Chapter 22: Dreamliner

“Get ready for a high-class ride,” Enrique said as we walked along the street toward the BRUTE station.

“We’re not going home?”

Enrique smiled, shook his head. “Not with what I have in mind.”

As we reached the bottom of the stairs up to the BRUTE, I started to mount the long stairs up to the towering station, which shuddered every few seconds as the two-level dreadnaught buses departed. I was in kind of a daze as I climbed, and it took me a moment to realize that Enrique and Gloss had not joined me.

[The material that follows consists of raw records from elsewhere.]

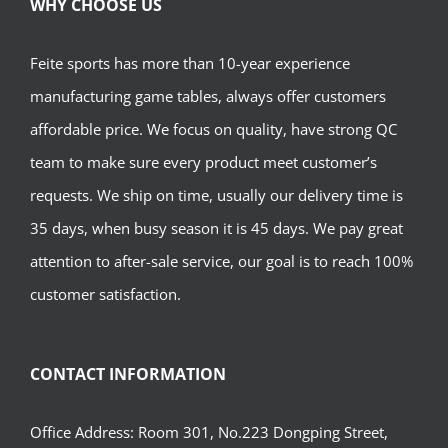
WHY CHOOSE US
Feite sports has more than 10-year experience
manufacturing game tables, always offer customers
affordable price. We focus on quality, have strong QC
team to make sure every product meet customer’s
requests. We ship on time, usually our delivery time is
35 days, when busy season it is 45 days. We pay great
attention to after-sale service, our goal is to reach 100%
customer satisfaction.
CONTACT INFORMATION
Office Address: Room 301, No.223 Dongping Street,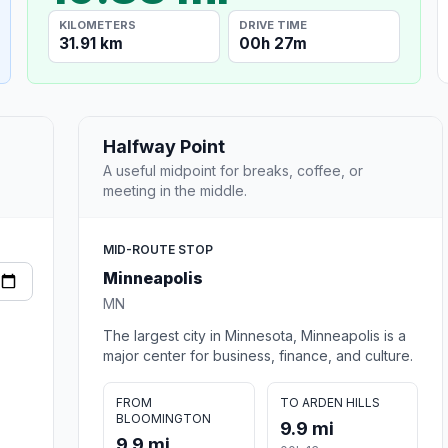
KILOMETERS
DRIVE TIME
31.91 km
00h 27m
Halfway Point
A useful midpoint for breaks, coffee, or
meeting in the middle.
MID-ROUTE STOP
Minneapolis
MN
The largest city in Minnesota, Minneapolis is a
major center for business, finance, and culture.
FROM
TO ARDEN HILLS
BLOOMINGTON
9.9 mi
9.9 mi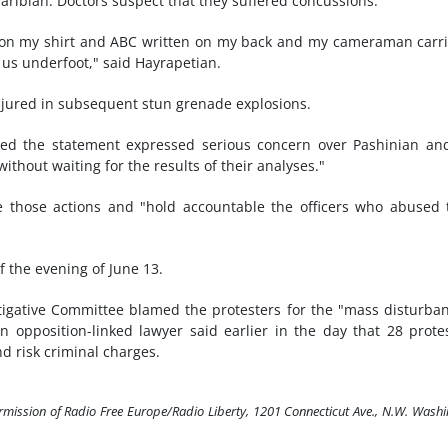
bian. Doctors suspect that they suffered concussions.
ion on my shirt and ABC written on my back and my cameraman carr
 us underfoot," said Hayrapetian.
jured in subsequent stun grenade explosions.
ned the statement expressed serious concern over Pashinian an
without waiting for the results of their analyses."
e those actions and "hold accountable the officers who abused 
 the evening of June 13.
tigative Committee blamed the protesters for the "mass disturba
n opposition-linked lawyer said earlier in the day that 28 prote
d risk criminal charges.
ermission of Radio Free Europe/Radio Liberty, 1201 Connecticut Ave., N.W. Wash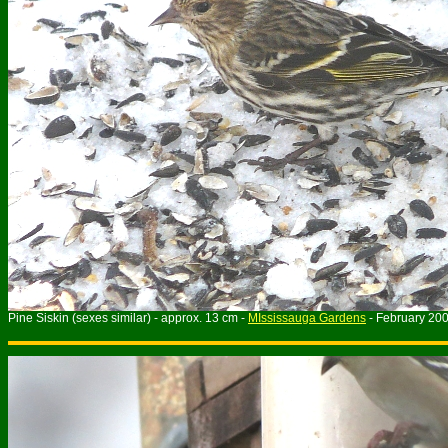
Pine Siskin (sexes similar) - approx. 13 cm -
MIssissauga Gardens
- February 20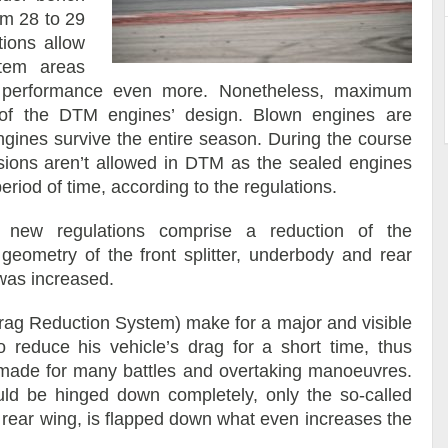
om 28 to 29
tions allow
stem areas
’s performance even more. Nonetheless, maximum
ty of the DTM engines’ design. Blown engines are
ngines survive the entire season. During the course
isions aren’t allowed in DTM as the sealed engines
eriod of time, according to the regulations.
new regulations comprise a reduction of the
geometry of the front splitter, underbody and rear
was increased.
rag Reduction System) make for a major and visible
o reduce his vehicle’s drag for a short time, thus
is made for many battles and overtaking manoeuvres.
ould be hinged down completely, only the so-called
e rear wing, is flapped down what even increases the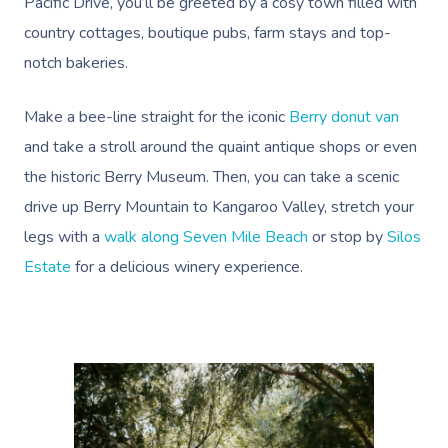
Pacific Drive, you’ll be greeted by a cosy town filled with
country cottages, boutique pubs, farm stays and top-
notch bakeries.
Make a bee-line straight for the iconic
Berry donut van
and take a stroll around the quaint antique shops or even
the historic Berry Museum. Then, you can take a
scenic
drive up Berry Mountain to Kangaroo Valley
, stretch your
legs with a
walk along Seven Mile Beach
or stop by
Silos
Estate
for a delicious winery experience.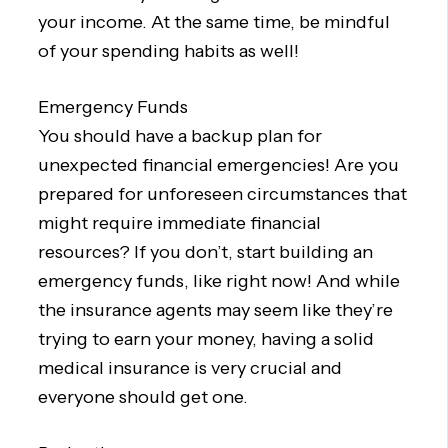
your income. At the same time, be mindful
of your spending habits as well!
Emergency Funds
You should have a backup plan for
unexpected financial emergencies! Are you
prepared for unforeseen circumstances that
might require immediate financial
resources? If you don’t, start building an
emergency funds, like right now! And while
the insurance agents may seem like they’re
trying to earn your money, having a solid
medical insurance is very crucial and
everyone should get one.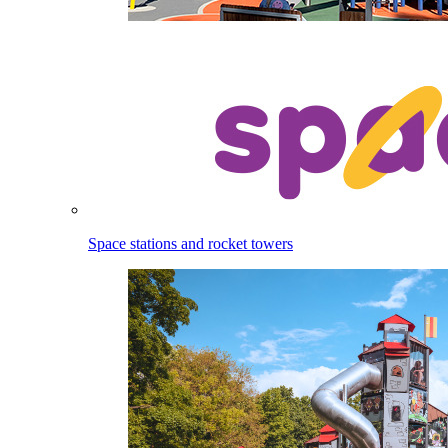
Space stations and rocket towers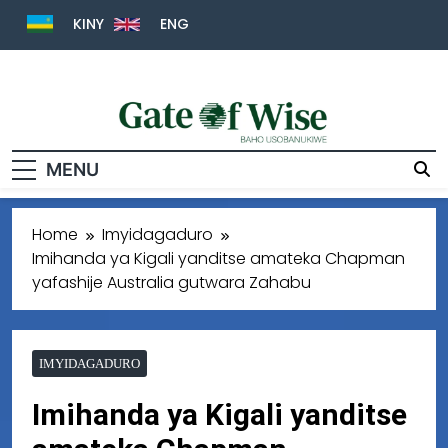
KINY
ENG
Gate Of Wise
Baho Usobanukiwe
MENU
Home
Imyidagaduro
Imihanda ya Kigali yanditse amateka Chapman
yafashije Australia gutwara Zahabu
IMYIDAGADURO
Imihanda ya Kigali yanditse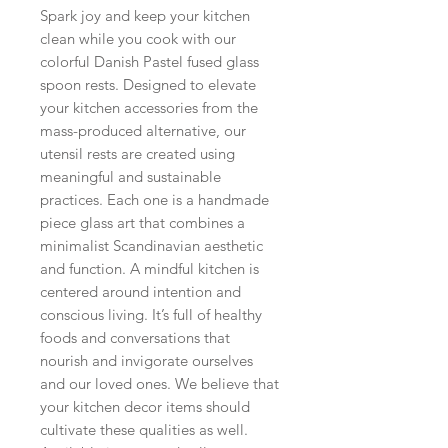
Spark joy and keep your kitchen
clean while you cook with our
colorful Danish Pastel fused glass
spoon rests. Designed to elevate
your kitchen accessories from the
mass-produced alternative, our
utensil rests are created using
meaningful and sustainable
practices. Each one is a handmade
piece glass art that combines a
minimalist Scandinavian aesthetic
and function. A mindful kitchen is
centered around intention and
conscious living. It’s full of healthy
foods and conversations that
nourish and invigorate ourselves
and our loved ones. We believe that
your kitchen decor items should
cultivate these qualities as well.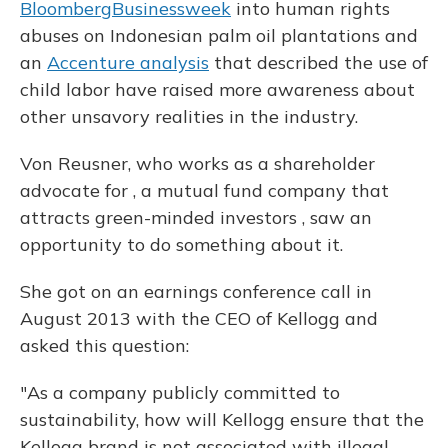
BloombergBusinessweek
into human rights
abuses on Indonesian palm oil plantations and
an
Accenture analysis
that described the use of
child labor have raised more awareness about
other unsavory realities in the industry.
Von Reusner, who works as a shareholder
advocate for , a mutual fund company that
attracts green-minded investors
, saw an
opportunity to do something about it.
She got on an earnings conference call in
August 2013 with the CEO of Kellogg and
asked this question:
"As a company publicly committed to
sustainability, how will Kellogg ensure that the
Kellogg brand is not associated with illegal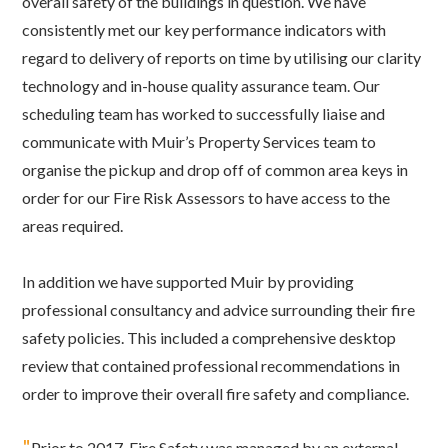
overall safety of the buildings in question. We have
consistently met our key performance indicators with
regard to delivery of reports on time by utilising our clarity
technology and in-house quality assurance team. Our
scheduling team has worked to successfully liaise and
communicate with Muir’s Property Services team to
organise the pickup and drop off of common area keys in
order for our Fire Risk Assessors to have access to the
areas required.
In addition we have supported Muir by providing
professional consultancy and advice surrounding their fire
safety policies. This included a comprehensive desktop
review that contained professional recommendations in
order to improve their overall fire safety and compliance.
"
Prior to 2017, Fire Safety was managed by an external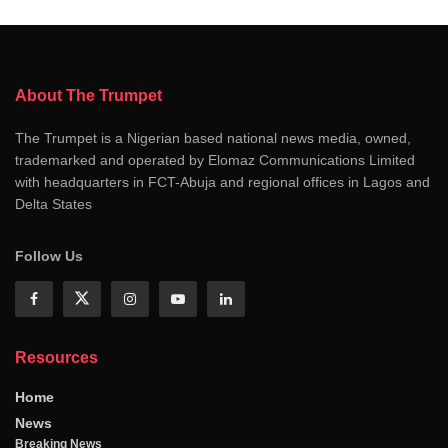
About The Trumpet
The Trumpet is a Nigerian based national news media, owned,
trademarked and operated by Elomaz Communications Limited
with headquarters in FCT-Abuja and regional offices in Lagos and
Delta States
Follow Us
Resources
Home
News
Breaking News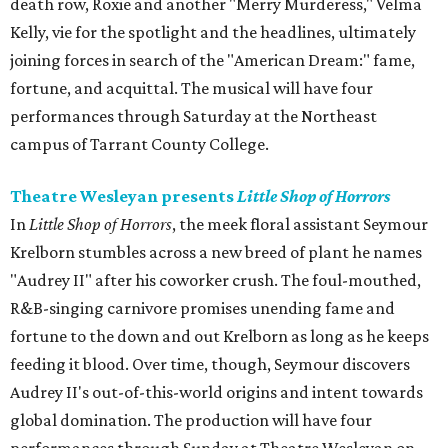
death row, Roxie and another "Merry Murderess," Velma
Kelly, vie for the spotlight and the headlines, ultimately
joining forces in search of the "American Dream:" fame,
fortune, and acquittal. The musical will have four
performances through Saturday at the Northeast
campus of Tarrant County College.
Theatre Wesleyan presents
Little Shop of Horrors
In
Little Shop of Horrors
, the meek floral assistant Seymour
Krelborn stumbles across a new breed of plant he names
"Audrey II" after his coworker crush. The foul-mouthed,
R&B-singing carnivore promises unending fame and
fortune to the down and out Krelborn as long as he keeps
feeding it blood. Over time, though, Seymour discovers
Audrey II's out-of-this-world origins and intent towards
global domination. The production will have four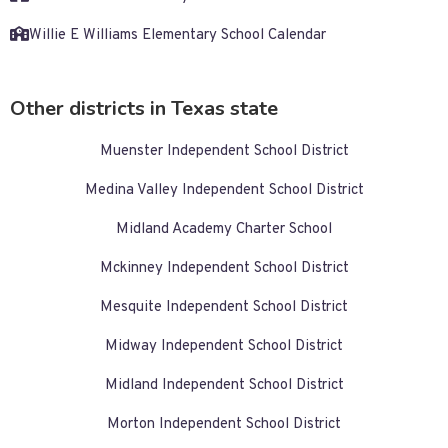
Willie E Williams Elementary School Calendar
Other districts in Texas state
Muenster Independent School District
Medina Valley Independent School District
Midland Academy Charter School
Mckinney Independent School District
Mesquite Independent School District
Midway Independent School District
Midland Independent School District
Morton Independent School District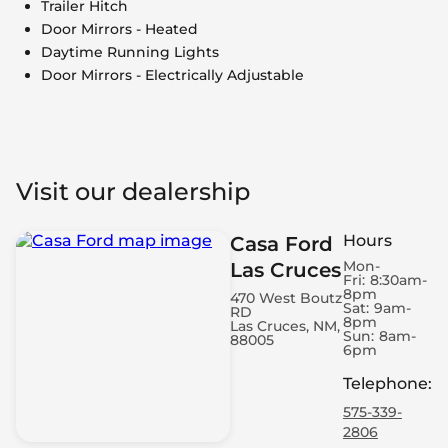
Trailer Hitch
Door Mirrors - Heated
Daytime Running Lights
Door Mirrors - Electrically Adjustable
Visit our dealership
Hours
Casa Ford
Mon-
Las Cruces
Fri:
8:30am-
8pm
470 West Boutz
Sat:
9am-
RD
8pm
Las Cruces, NM,
Sun:
8am-
88005
6pm
Telephone
:
575-339-
2806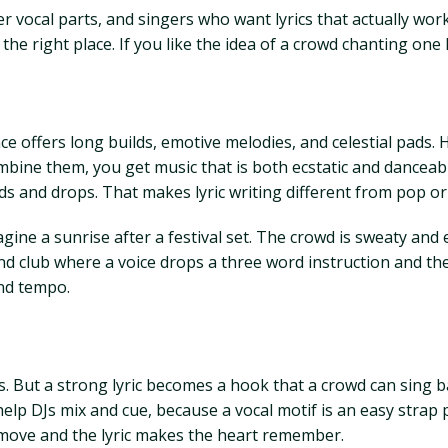
r vocal parts, and singers who want lyrics that actually work
he right place. If you like the idea of a crowd chanting one l
 offers long builds, emotive melodies, and celestial pads. 
ine them, you get music that is both ecstatic and danceable.
ds and drops. That makes lyric writing different from pop o
agine a sunrise after a festival set. The crowd is sweaty and
und club where a voice drops a three word instruction and 
and tempo.
. But a strong lyric becomes a hook that a crowd can sing ba
help DJs mix and cue, because a vocal motif is an easy strap po
 move and the lyric makes the heart remember.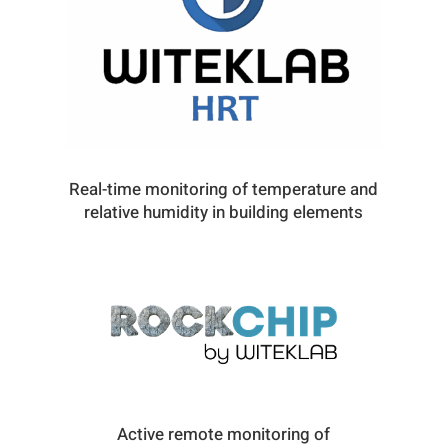
Real-time monitoring of temperature and
relative humidity in building elements
Active remote monitoring of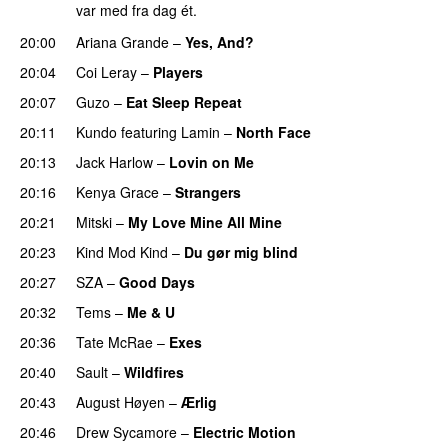
var med fra dag ét.
20:00
Ariana Grande
–
Yes, And?
20:04
Coi Leray
–
Players
UU
20:07
Guzo
–
Eat Sleep Repeat
20:11
Kundo
featuring
Lamin
–
North Face
20:13
Jack Harlow
–
Lovin on Me
UU
20:16
Kenya Grace
–
Strangers
UU
20:21
Mitski
–
My Love Mine All Mine
20:23
Kind Mod Kind
–
Du gør mig blind
UU
20:27
SZA
–
Good Days
UU
20:32
Tems
–
Me & U
UU
20:36
Tate McRae
–
Exes
20:40
Sault
–
Wildfires
20:43
August Høyen
–
Ærlig
20:46
Drew Sycamore
–
Electric Motion
UU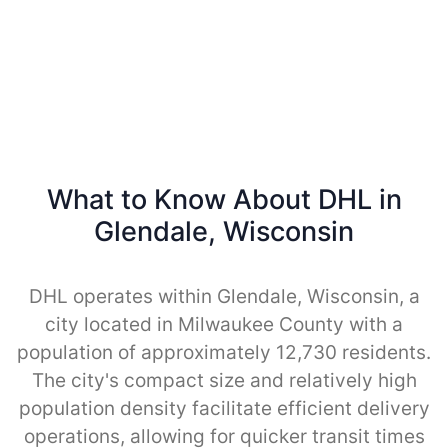
What to Know About DHL in
Glendale, Wisconsin
DHL operates within Glendale, Wisconsin, a
city located in Milwaukee County with a
population of approximately 12,730 residents.
The city's compact size and relatively high
population density facilitate efficient delivery
operations, allowing for quicker transit times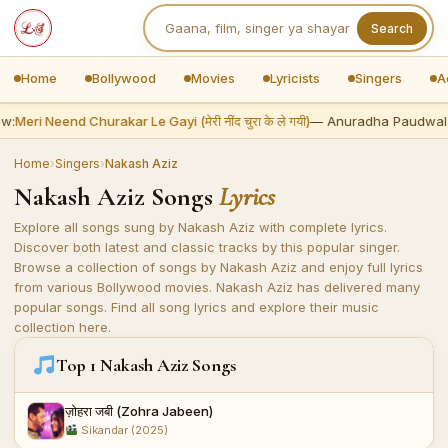
Search
Home
Bollywood
Movies
Lyricists
Singers
A
w:
Meri Neend Churakar Le Gayi (मेरी नींद चुरा के ले गयी)
— Anuradha Paudwal
Home
›
Singers
›
Nakash Aziz
Nakash Aziz Songs
Lyrics
Explore all songs sung by Nakash Aziz with complete lyrics.
Discover both latest and classic tracks by this popular singer.
Browse a collection of songs by Nakash Aziz and enjoy full lyrics
from various Bollywood movies. Nakash Aziz has delivered many
popular songs. Find all song lyrics and explore their music
collection here.
Top 1 Nakash Aziz Songs
ज़ोहरा जबी (Zohra Jabeen)
Sikandar (2025)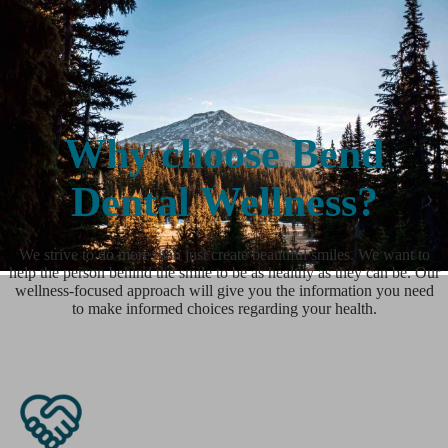
Why choose Bend
Dental Wellness?
We strive to do more than just create beautiful smiles. We want to
help the person behind the smile to be as healthy as they can be. Our
wellness-focused approach will give you the information you need
to make informed choices regarding your health.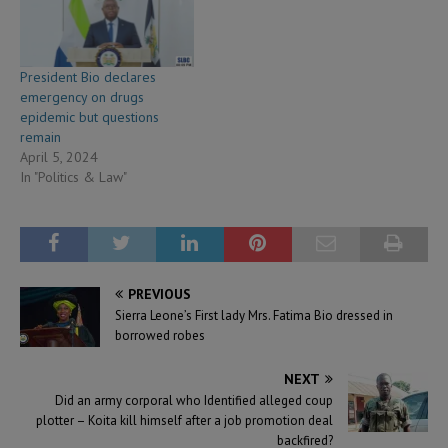
President Bio declares
emergency on drugs
epidemic but questions
remain
April 5, 2024
In "Politics & Law"
PREVIOUS
Sierra Leone’s First lady Mrs. Fatima Bio dressed in
borrowed robes
NEXT
Did an army corporal who Identified alleged coup
plotter – Koita kill himself after a job promotion deal
backfired?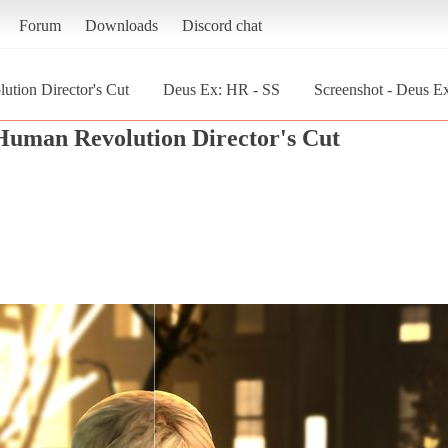
Forum
Downloads
Discord chat
tion Director's Cut
Deus Ex: HR - SS
Screenshot - Deus E
Human Revolution Director's Cut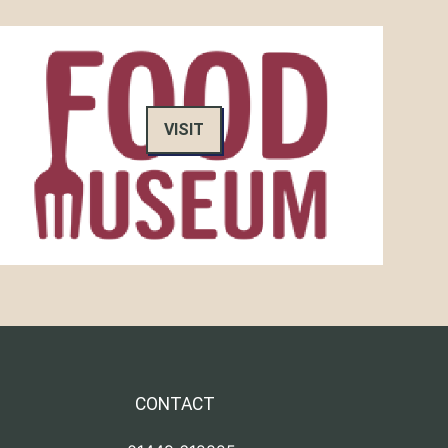
VISIT
CONTACT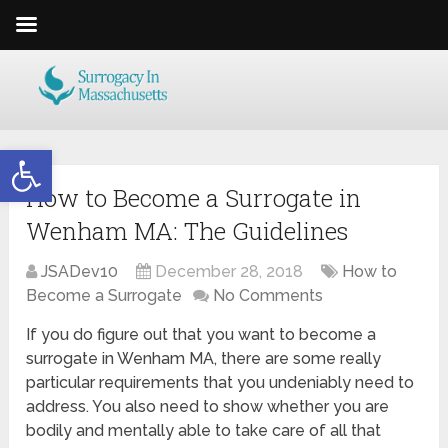
Open toolbar
How to Become a Surrogate in
Wenham MA: The Guidelines
JSADev10
December 28, 2018
How to
Become a Surrogate
No Comments
If you do figure out that you want to become a
surrogate in Wenham MA, there are some really
particular requirements that you undeniably need to
address. You also need to show whether you are
bodily and mentally able to take care of all that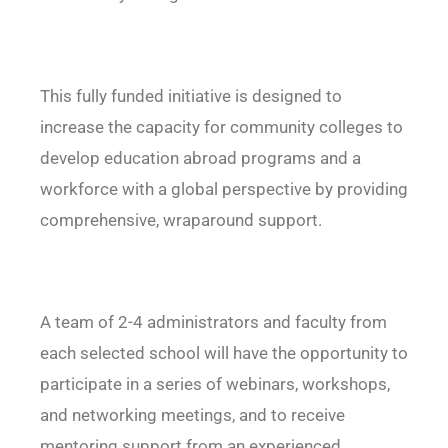
This fully funded initiative is designed to
increase the capacity for community colleges to
develop education abroad programs and a
workforce with a global perspective by providing
comprehensive, wraparound support.
A team of 2-4 administrators and faculty from
each selected school will have the opportunity to
participate in a series of webinars, workshops,
and networking meetings, and to receive
mentoring support from an experienced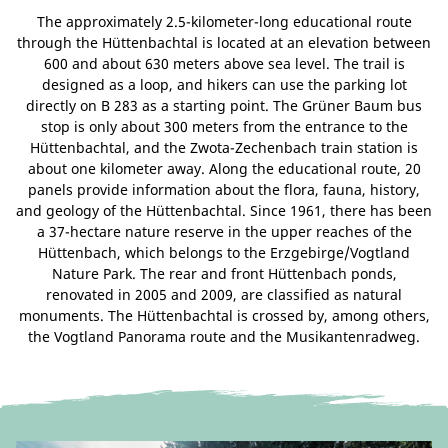
The approximately 2.5-kilometer-long educational route
through the Hüttenbachtal is located at an elevation between
600 and about 630 meters above sea level. The trail is
designed as a loop, and hikers can use the parking lot
directly on B 283 as a starting point. The Grüner Baum bus
stop is only about 300 meters from the entrance to the
Hüttenbachtal, and the Zwota-Zechenbach train station is
about one kilometer away. Along the educational route, 20
panels provide information about the flora, fauna, history,
and geology of the Hüttenbachtal. Since 1961, there has been
a 37-hectare nature reserve in the upper reaches of the
Hüttenbach, which belongs to the Erzgebirge/Vogtland
Nature Park. The rear and front Hüttenbach ponds,
renovated in 2005 and 2009, are classified as natural
monuments. The Hüttenbachtal is crossed by, among others,
the Vogtland Panorama route and the Musikantenradweg.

“What are you doing up there?” Enrique called to me from the street. “I said a high-class ride. We’re not taking the BRUTE.”

“Thought you were joking.” Feeling somewhat embarrassed, I walked down the stairs again and rejoined them along the underside of the station, lit by stupidly white panels that were nevertheless yellowing at the corners and dimmed with piles of insect corpses inside.

We passed through temporary market stalls that catered to BRUTE commuters, selling everything from ready-to-eat meals in compostable paper trays to batteries to vials of silicone lube taped to porn encrypted on physical wafers that would disintegrate after a few hours, leaving one completely legal if the Talibama showed up. Not a problem in central Carthage, not yet, but in the outlying districts, even the denser ones, it was a possibility.

I still gawked at things like this but Enrique and Gloss just kept looking ahead. As we left the warm smells of the market behind, I saw that we were coming up to a windowless concrete building.

Before we made it there, a familiar beaten-up white van pulled alongside us. The rear doors opened as if automatically, and from the driver’s seat, a black woman with an island accent turned her head and spoke to us. “It all there,” she said.

“Thank you, Gerty,” Gloss said as he reached in to pull out first one and then a second pair of heavy cases. He handed two cases to me to carry. This was going to be a work out.

Gerty’s van pulled away.

Next a tall man with long, straight, shining black hair came out of the windowless concrete building.

“Jiibay, my man,” Enrique said, and shook hands with him.

“Boozhoo, Enrique,” Jiibay said. “And Gloss. And friend. I got your reservation ready.”

Jiibay whistled and a rolling door in the building lifted. Just barely clearing the rolling door as it came parallel with the ceiling, a tall, midnight-blue van pulled out of the garage and glided to a stop next to us.

Van was underselling it. It was closer in size to a delivery truck but far more elegant.

Enrique whistled. “Thanks, man.”

Jiibay walked along the outside of the van. “Self-driving and iced with a top-of-the-line Aasamisag out of Red Lake. Full psychoreactive holo-suite, bottle service, fourth-wave espresso machine.”

“Privacy?”

“For the next five minutes, all cameras and drones in this grid are seeing nothing. Once you’re on the road, this here is as private as I can build it. Short of a Panopt neutrino trap, no one will know what you say inside the van. Any other questions?”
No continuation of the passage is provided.